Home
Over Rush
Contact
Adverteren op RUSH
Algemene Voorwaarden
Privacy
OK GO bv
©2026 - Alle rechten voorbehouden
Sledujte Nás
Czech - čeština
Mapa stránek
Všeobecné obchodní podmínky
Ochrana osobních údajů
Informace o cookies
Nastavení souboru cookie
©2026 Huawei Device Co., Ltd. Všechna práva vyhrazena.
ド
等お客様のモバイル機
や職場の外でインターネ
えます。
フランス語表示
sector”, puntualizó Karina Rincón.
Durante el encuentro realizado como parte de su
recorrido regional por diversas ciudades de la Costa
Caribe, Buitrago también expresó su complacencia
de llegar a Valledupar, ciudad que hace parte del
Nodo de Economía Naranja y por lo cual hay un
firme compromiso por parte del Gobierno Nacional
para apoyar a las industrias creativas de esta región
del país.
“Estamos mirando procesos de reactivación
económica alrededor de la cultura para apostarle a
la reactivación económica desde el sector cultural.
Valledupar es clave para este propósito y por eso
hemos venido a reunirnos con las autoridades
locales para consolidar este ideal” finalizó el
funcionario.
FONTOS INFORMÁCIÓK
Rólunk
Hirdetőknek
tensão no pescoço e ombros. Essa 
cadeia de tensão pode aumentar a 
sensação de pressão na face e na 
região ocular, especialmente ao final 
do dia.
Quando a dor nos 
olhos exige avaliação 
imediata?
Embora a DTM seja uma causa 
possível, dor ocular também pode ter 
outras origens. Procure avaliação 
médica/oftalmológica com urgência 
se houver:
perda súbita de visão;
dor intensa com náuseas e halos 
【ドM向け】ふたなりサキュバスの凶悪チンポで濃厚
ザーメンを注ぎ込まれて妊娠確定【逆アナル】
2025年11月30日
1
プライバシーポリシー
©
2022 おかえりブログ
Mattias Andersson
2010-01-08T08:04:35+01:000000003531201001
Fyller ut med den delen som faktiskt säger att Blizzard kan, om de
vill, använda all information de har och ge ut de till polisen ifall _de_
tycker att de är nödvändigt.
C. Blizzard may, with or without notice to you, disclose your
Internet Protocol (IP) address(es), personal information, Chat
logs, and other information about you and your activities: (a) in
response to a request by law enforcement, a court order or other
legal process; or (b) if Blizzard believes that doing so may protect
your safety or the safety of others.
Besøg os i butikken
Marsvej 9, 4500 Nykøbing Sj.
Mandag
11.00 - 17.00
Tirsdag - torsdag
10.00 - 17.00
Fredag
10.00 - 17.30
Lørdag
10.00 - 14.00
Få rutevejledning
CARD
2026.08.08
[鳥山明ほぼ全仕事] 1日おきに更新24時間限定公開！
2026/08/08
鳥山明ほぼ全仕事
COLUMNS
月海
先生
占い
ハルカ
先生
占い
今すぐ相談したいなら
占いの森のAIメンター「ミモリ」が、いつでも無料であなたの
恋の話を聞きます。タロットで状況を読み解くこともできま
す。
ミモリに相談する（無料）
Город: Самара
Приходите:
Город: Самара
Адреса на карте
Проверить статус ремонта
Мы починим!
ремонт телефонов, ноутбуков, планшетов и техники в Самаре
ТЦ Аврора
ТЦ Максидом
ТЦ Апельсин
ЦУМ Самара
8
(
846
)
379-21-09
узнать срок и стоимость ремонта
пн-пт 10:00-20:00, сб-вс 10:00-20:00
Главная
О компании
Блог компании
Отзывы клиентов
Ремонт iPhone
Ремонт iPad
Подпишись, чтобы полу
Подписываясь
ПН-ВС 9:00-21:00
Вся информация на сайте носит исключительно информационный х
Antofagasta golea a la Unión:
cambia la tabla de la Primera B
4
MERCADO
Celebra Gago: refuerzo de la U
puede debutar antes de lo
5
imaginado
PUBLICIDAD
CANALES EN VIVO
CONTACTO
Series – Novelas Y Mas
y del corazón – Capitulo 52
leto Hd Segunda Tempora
────────────────────────────────────────
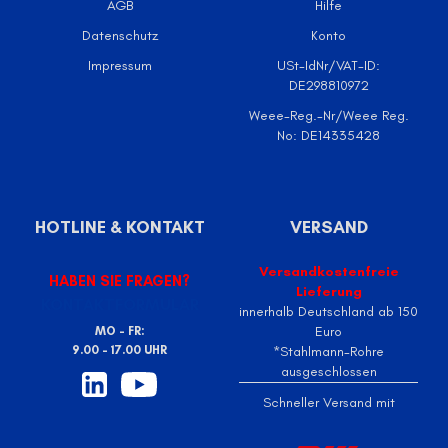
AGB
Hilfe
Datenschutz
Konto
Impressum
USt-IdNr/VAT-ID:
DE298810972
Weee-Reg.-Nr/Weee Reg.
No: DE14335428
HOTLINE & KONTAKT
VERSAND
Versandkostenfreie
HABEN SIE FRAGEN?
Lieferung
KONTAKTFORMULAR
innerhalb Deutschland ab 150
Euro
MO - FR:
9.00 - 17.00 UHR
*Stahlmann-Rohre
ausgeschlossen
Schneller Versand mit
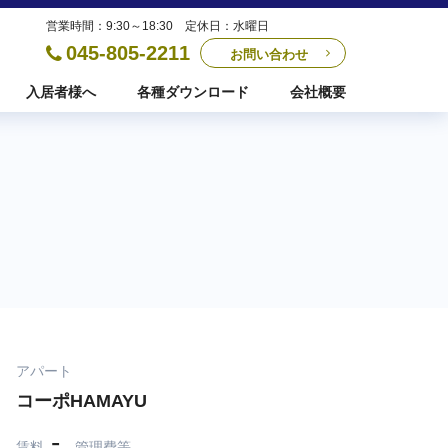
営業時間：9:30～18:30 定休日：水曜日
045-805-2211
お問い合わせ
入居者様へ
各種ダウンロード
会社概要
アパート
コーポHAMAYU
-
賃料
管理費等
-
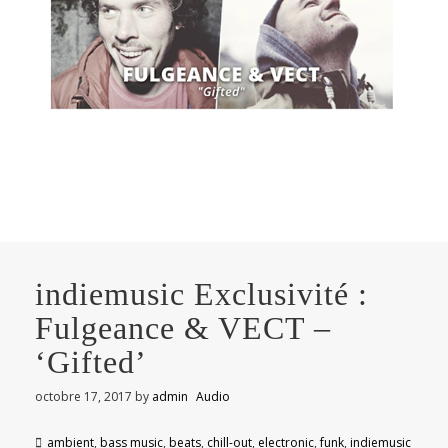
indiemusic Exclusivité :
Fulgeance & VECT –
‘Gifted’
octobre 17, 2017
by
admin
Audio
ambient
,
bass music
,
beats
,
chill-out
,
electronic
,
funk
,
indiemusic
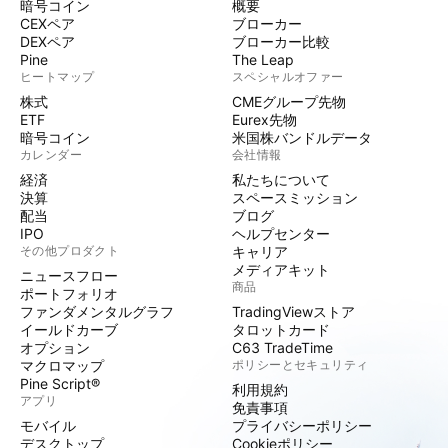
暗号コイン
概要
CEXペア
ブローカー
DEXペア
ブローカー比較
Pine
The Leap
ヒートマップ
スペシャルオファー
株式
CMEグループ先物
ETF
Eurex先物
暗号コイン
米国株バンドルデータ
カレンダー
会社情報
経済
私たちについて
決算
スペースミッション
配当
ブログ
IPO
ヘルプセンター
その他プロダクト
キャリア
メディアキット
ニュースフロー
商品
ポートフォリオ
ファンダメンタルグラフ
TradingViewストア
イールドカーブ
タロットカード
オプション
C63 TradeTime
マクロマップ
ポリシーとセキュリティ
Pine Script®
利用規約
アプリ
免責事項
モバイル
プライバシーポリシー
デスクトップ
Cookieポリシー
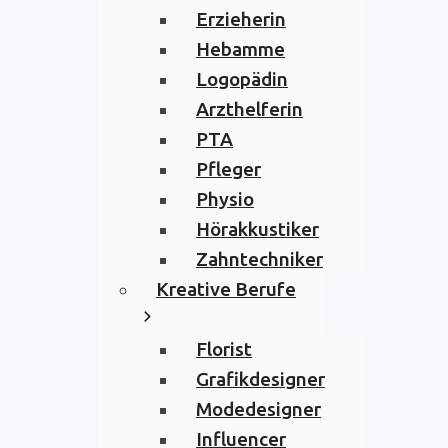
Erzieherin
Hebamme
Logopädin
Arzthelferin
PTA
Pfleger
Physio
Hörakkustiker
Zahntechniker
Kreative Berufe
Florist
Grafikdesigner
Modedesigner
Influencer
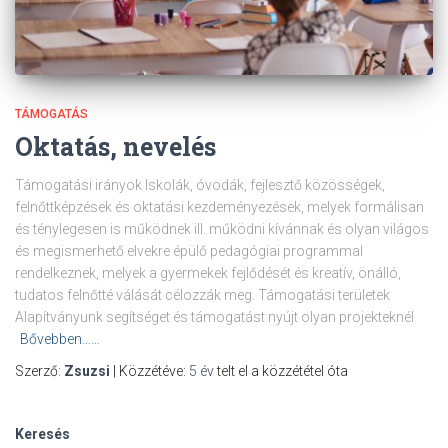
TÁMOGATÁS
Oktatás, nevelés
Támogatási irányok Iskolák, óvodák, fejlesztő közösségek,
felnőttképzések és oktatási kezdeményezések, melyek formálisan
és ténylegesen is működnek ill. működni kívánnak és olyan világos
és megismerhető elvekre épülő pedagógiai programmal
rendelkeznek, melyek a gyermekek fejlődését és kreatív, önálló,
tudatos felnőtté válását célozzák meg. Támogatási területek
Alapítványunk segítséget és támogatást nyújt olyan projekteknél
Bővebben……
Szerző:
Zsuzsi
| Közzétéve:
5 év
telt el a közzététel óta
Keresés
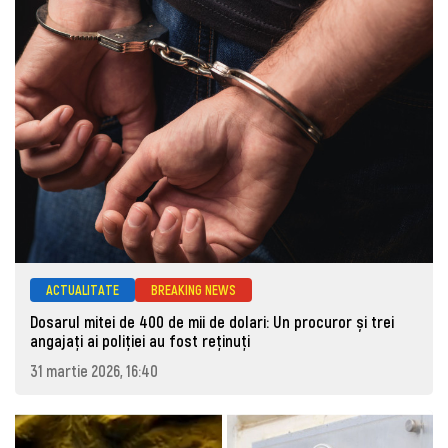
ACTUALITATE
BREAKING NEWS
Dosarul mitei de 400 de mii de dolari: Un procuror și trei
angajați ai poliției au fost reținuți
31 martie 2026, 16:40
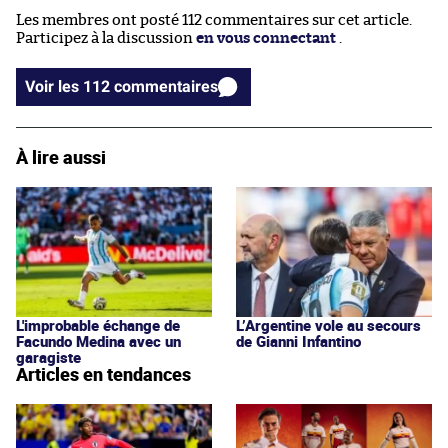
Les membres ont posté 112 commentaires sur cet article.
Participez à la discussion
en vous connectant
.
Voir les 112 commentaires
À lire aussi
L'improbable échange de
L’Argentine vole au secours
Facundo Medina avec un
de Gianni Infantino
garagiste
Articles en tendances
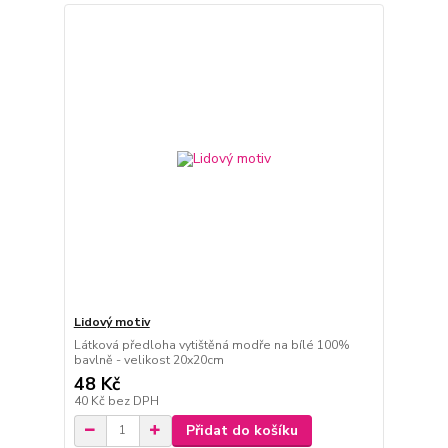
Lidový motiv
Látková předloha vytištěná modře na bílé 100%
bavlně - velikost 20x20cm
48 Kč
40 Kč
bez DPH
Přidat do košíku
────────────────────────────────────────
_What is being asked_
Scan the records above, then copy out each line that mentions "鳥山明ほぼ全仕事".

_Response below_
[鳥山明ほぼ全仕事] 1日おきに更新24時間限定公開！
鳥山明ほぼ全仕事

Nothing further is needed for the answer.